_ABOUT THIS TASK:_
Lines from the one containing "thoughts (17, 181)" through the end of the entries below: set them down exactly, both ends included, with nothing added.

BEGIN RECORDS FOR THIS EXERCISE

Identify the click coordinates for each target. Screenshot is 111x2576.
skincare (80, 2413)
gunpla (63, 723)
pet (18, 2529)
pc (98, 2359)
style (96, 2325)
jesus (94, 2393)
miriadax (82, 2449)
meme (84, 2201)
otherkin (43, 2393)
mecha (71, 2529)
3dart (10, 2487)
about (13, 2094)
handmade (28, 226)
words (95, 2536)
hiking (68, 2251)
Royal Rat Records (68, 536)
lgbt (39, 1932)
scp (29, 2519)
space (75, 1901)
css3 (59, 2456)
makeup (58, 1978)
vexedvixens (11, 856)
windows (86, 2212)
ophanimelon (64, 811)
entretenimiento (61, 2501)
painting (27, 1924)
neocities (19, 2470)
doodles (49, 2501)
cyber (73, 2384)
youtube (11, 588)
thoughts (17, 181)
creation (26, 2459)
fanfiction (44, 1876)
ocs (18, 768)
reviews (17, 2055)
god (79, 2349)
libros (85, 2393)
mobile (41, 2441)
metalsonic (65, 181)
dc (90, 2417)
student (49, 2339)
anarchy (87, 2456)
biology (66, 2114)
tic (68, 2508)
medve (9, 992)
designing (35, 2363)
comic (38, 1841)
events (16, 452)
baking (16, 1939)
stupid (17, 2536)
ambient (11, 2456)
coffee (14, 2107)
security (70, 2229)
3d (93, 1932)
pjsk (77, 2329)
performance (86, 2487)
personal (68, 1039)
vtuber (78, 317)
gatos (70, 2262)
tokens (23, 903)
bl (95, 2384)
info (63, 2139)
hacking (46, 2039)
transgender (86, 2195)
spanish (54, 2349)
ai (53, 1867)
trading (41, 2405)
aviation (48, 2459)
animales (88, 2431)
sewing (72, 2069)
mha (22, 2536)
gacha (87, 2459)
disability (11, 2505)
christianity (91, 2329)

END RECORDS FOR THIS EXERCISE

_WRITTEN RESPONSE:_
thoughts (17, 181)
creation (26, 2459)
fanfiction (44, 1876)
ocs (18, 768)
reviews (17, 2055)
god (79, 2349)
libros (85, 2393)
mobile (41, 2441)
metalsonic (65, 181)
dc (90, 2417)
student (49, 2339)
anarchy (87, 2456)
biology (66, 2114)
tic (68, 2508)
medve (9, 992)
designing (35, 2363)
comic (38, 1841)
events (16, 452)
baking (16, 1939)
stupid (17, 2536)
ambient (11, 2456)
coffee (14, 2107)
security (70, 2229)
3d (93, 1932)
pjsk (77, 2329)
performance (86, 2487)
personal (68, 1039)
vtuber (78, 317)
gatos (70, 2262)
tokens (23, 903)
bl (95, 2384)
info (63, 2139)
hacking (46, 2039)
transgender (86, 2195)
spanish (54, 2349)
ai (53, 1867)
trading (41, 2405)
aviation (48, 2459)
animales (88, 2431)
sewing (72, 2069)
mha (22, 2536)
gacha (87, 2459)
disability (11, 2505)
christianity (91, 2329)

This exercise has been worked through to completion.